But when it's Saturnalia, you are already half an hour late for the family party and are desperately buying your mother a present to excuse the last twelve months of neglecting her, those dormice coddlers always look exactly what she needs. Ma accepted each graciously from whichever offspring had fallen for the sales pitch this time, then let her unused collection grow reproachfully.

Bunches of dried herbs scented the room. Baskets of eggs and flat platters heaped with pulses filled any empty space. An abundance of besoms and buckets announced what kind of spotless, scandal-free kitchen-and family-my mother wished spectators to believe she ran.

The effect was being spoiled tonight by the ill-mannered lout who had belched at me. I stared at him. Bushes of wiry grey hair sprang out either side of his head. Like his uncompromising face, the bald dome above was tanned to a deep mahogany gleam. He had the look of a man who had been in the Eastern desert; I had a nasty feeling I knew which bit of boiling desert it must have been. His bare arms and legs had the permanent leathery musculature that comes from long years of hard physical activity rather than the fake results of a training programme at the gymnasium.

'Who in Hades are you?' he had the nerve to demand.

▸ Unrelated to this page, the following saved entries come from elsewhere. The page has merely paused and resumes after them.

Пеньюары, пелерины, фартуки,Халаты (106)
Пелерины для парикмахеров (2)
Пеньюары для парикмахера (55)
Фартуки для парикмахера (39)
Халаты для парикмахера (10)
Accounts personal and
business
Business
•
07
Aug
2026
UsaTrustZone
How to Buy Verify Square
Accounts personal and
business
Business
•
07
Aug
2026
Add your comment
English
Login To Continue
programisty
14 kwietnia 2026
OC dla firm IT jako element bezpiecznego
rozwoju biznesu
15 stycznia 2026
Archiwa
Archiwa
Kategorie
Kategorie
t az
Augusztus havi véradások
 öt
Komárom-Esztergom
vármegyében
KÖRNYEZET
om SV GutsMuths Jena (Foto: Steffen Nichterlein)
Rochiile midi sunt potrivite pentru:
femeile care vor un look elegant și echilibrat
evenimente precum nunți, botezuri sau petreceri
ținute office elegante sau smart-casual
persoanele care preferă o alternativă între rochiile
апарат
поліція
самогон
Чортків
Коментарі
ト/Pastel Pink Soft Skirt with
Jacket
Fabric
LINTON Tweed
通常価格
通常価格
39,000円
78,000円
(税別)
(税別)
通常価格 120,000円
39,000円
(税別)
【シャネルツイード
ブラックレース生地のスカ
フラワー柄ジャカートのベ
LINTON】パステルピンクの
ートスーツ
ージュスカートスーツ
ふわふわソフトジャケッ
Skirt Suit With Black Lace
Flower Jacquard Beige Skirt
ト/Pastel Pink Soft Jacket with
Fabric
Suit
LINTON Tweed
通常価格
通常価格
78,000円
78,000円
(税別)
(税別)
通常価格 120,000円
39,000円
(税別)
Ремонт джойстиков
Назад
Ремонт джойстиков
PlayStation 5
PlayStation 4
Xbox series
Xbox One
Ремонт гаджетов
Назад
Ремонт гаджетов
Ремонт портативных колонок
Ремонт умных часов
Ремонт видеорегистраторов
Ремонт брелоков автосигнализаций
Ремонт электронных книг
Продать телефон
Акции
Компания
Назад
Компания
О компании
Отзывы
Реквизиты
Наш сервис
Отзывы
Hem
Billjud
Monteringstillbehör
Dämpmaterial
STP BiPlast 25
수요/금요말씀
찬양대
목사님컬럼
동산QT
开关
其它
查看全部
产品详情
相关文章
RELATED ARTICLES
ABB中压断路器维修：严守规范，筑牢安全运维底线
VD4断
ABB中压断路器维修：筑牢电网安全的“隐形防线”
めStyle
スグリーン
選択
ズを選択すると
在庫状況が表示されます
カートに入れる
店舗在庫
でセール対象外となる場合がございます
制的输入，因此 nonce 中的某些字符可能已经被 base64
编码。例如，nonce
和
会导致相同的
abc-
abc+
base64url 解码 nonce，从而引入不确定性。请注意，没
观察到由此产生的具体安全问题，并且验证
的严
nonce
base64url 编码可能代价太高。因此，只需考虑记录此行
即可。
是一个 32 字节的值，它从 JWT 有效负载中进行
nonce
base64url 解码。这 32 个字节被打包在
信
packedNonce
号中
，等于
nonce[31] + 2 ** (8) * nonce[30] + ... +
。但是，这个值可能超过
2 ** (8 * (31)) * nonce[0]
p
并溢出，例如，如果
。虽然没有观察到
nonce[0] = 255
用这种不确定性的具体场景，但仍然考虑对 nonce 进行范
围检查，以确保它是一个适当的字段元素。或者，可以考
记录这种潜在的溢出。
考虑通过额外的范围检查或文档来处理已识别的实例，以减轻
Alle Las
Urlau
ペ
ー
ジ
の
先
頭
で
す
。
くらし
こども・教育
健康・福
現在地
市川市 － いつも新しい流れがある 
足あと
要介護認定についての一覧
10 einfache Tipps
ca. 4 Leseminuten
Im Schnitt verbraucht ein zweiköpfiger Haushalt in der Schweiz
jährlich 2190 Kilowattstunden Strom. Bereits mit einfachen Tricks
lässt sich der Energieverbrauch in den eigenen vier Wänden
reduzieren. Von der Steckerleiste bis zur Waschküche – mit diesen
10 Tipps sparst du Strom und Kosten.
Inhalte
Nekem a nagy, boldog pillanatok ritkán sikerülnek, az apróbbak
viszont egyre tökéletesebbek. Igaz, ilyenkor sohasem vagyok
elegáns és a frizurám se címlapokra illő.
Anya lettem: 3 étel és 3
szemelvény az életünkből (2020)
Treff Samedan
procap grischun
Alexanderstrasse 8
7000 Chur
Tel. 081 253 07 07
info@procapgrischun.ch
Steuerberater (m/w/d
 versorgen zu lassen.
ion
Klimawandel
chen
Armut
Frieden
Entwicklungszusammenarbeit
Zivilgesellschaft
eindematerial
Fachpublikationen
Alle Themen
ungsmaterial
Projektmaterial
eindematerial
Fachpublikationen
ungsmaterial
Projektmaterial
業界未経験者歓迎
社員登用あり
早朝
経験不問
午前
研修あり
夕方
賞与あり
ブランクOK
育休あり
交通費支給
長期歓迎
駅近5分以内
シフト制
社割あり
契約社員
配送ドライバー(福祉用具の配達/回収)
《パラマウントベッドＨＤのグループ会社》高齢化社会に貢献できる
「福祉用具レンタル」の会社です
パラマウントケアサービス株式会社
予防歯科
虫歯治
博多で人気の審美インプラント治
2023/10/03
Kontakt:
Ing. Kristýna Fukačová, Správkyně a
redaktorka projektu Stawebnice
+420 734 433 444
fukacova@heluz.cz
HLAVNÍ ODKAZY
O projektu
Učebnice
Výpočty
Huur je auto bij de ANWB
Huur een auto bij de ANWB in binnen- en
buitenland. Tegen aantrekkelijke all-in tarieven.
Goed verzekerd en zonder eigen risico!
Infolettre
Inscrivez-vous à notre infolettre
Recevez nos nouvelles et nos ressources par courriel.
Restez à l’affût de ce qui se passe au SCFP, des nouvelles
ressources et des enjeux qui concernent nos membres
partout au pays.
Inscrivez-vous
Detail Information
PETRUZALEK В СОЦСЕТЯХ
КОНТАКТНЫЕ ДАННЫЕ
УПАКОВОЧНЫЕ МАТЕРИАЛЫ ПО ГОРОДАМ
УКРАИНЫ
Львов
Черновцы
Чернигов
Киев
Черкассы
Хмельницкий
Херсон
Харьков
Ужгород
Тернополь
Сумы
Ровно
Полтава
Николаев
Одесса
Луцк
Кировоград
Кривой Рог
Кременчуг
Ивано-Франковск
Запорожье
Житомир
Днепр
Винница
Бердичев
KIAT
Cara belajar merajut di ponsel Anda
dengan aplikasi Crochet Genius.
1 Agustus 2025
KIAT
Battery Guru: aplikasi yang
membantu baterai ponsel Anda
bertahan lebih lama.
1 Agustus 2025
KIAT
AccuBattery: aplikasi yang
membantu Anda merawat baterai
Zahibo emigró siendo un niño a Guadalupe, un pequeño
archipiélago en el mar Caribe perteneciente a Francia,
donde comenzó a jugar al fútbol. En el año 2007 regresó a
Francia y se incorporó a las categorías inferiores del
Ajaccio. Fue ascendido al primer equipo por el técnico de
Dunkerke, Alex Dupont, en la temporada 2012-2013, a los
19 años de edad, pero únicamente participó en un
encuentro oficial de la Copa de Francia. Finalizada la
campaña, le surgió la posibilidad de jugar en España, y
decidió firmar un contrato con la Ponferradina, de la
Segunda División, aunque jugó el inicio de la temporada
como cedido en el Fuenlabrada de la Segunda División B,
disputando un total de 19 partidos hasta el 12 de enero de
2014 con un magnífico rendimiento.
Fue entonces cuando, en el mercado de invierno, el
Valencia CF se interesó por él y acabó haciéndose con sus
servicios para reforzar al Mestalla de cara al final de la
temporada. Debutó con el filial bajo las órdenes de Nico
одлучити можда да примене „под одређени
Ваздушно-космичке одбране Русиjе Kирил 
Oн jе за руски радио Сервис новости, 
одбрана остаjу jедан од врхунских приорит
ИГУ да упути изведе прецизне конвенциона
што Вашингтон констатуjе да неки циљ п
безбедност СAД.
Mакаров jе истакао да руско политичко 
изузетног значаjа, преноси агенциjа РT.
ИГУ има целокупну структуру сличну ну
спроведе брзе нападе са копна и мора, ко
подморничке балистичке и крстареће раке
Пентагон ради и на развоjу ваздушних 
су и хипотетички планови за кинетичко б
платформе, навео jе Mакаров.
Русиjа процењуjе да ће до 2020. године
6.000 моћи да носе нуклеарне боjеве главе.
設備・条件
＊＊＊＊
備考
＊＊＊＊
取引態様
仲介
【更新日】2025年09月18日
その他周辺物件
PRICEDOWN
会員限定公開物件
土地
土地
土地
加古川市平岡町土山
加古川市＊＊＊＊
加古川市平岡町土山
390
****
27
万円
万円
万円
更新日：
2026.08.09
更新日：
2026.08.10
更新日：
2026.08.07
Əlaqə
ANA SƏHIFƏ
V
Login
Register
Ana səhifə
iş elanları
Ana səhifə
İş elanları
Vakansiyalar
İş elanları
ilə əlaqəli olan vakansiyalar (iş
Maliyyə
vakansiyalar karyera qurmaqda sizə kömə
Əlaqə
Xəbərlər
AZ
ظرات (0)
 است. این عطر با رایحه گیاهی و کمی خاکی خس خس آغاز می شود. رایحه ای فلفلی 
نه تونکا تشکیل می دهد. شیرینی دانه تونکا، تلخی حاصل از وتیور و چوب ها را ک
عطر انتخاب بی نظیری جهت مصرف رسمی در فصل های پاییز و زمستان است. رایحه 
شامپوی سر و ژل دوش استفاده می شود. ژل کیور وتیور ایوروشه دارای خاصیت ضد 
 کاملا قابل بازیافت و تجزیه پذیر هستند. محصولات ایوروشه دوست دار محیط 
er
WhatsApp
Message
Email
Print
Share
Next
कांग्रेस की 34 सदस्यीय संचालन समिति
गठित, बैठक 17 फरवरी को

Wild thoughts that my mother had taken a lover to brighten her old age flashed into my mind, then scuttled away sheepishly. 'Why don't you tell me first?' I answered, giving him an intimidating glare.

'Get lost!'

'Not yet, soldier.' I had guessed his profession. Though his tunic was faded to a thin pink, I was closely inspecting the two-inch-thick studded soles of military boots. I knew the type. I knew the garlic breath, the scars from barracks squabbles, the cocksure attitude.

His mean eyes narrowed warily but he made no attempt to remove those boots from my mother's hallowed work surface. I dropped the bundle I was carrying and pushed back the cloak from around my head. He must have recognised the wet tangle of the Didius family curls.